The future of space exploration | Nathan Pullicino

The European Space Agency’s (ESA) Human and Robotic Exploration programme, Terrae Novae, is envisioned to lead space exploration using robots to gather scientific data and prepare Europe for human exploration.

Terrae Novae, meaning new worlds, refers to the three destinations being explored: Low Earth Orbit on the International Space Station, the Moon and Mars. The moon provides the technological, scientific, and socio-economic benefits of planetary exploration, while having the great advantage of being close-to-home. It is therefore the ideal environment on which to test new technologies which will allow humans to travel and survive longer and further in space.

While lunar exploration can be beneficial, it is also expensive, and there are limits to how much mass and power can be transported to and generated on the moon given our current technology.

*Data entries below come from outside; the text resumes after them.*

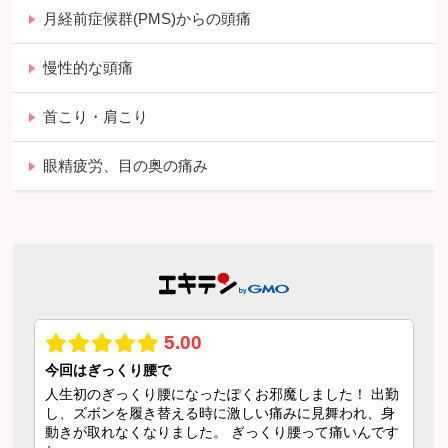
月経前症候群(PMS)からの頭痛
慢性的な頭痛
首こり・肩こり
眼精疲労、目の奥の痛み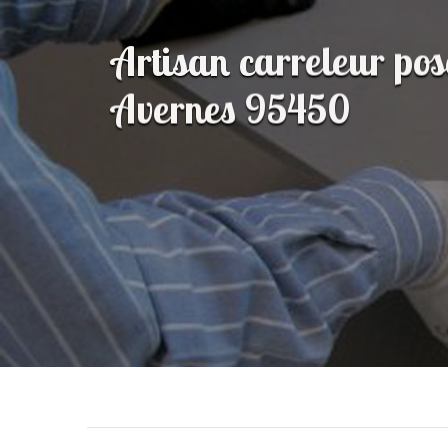
Artisan carreleur pos
Avernes 95450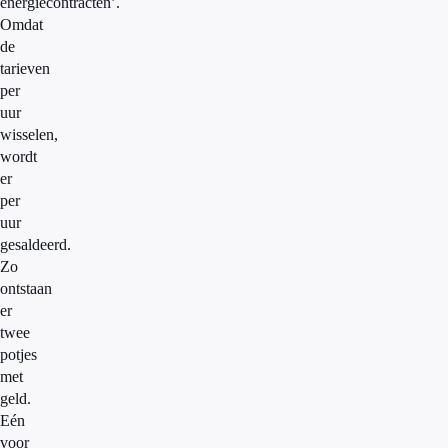
energiecontracten’.
Omdat
de
tarieven
per
uur
wisselen,
wordt
er
per
uur
gesaldeerd.
Zo
ontstaan
er
twee
potjes
met
geld.
Eén
voor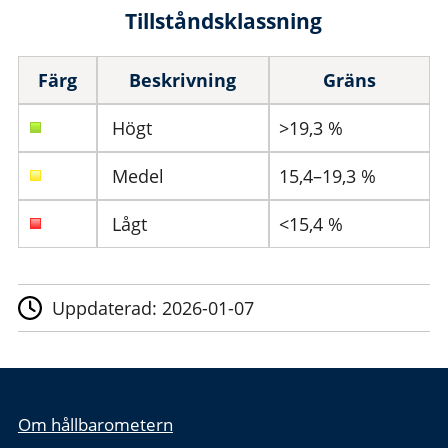
Tillståndsklassning
Färg
Beskrivning
Gräns
Högt
>19,3 %
Medel
15,4–19,3 %
Lågt
<15,4 %
Uppdaterad:
2026-01-07
Om hållbarometern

Human and robotic survival on the moon would also require additional infrastructure to account for the harsher environment.

This is especially the case for long-term missions which require survival throughout the lunar night, where the temperature varies significantly from that during the lunar day. This means that any long-lasting infrastructure would have to survive freezing temperatures, and be able to properly dissipate heat.

Since the lunar night is about 14 days, and power generation relies heavily on solar power, there are limits to the activities which could take place on the moon. In the lunar night, any leftover power would have to be used for survival, making it harder to traverse the moon and gather data.

Since the moon is an extremely dusty environment, infrastructure may degrade over time as the dust may cause moving parts to function less effectively and cover solar panels. Therefore, space travel and survival is not as straightforward as one might think. Power production and distribution, both for survival and scientific gain, is of great interest to space agencies nowadays, which certainly opens a range of opportunities for interested companies throughout Europe.

To make the future of human and robotic exploration on the moon cost-effective, viable and beneficial, a large and modular lunar architecture is necessary. Ideally, the same lunar architecture would be able to accomplish multiple feats with minimal changes or additional infrastructure. For example, while there may be multiple missions which require mobility solutions such as rovers and robotic arms, the cost and time for the research, design and manufacturing of individual technologies would be extremely large. In cases where it is possible, ESA thus proposes the design of a single structure capable of successfully accomplishing all of these missions. If the required infrastructure is too large for a single landing, then there needs to be a way of connecting said infrastructure after multiple landings.

One way of reducing the material being launched from Earth would be to create those materials on the moon itself. In-Situ Resource Utilization (ISRU) is a process in which the required materials are manufactured at the site in which they are needed.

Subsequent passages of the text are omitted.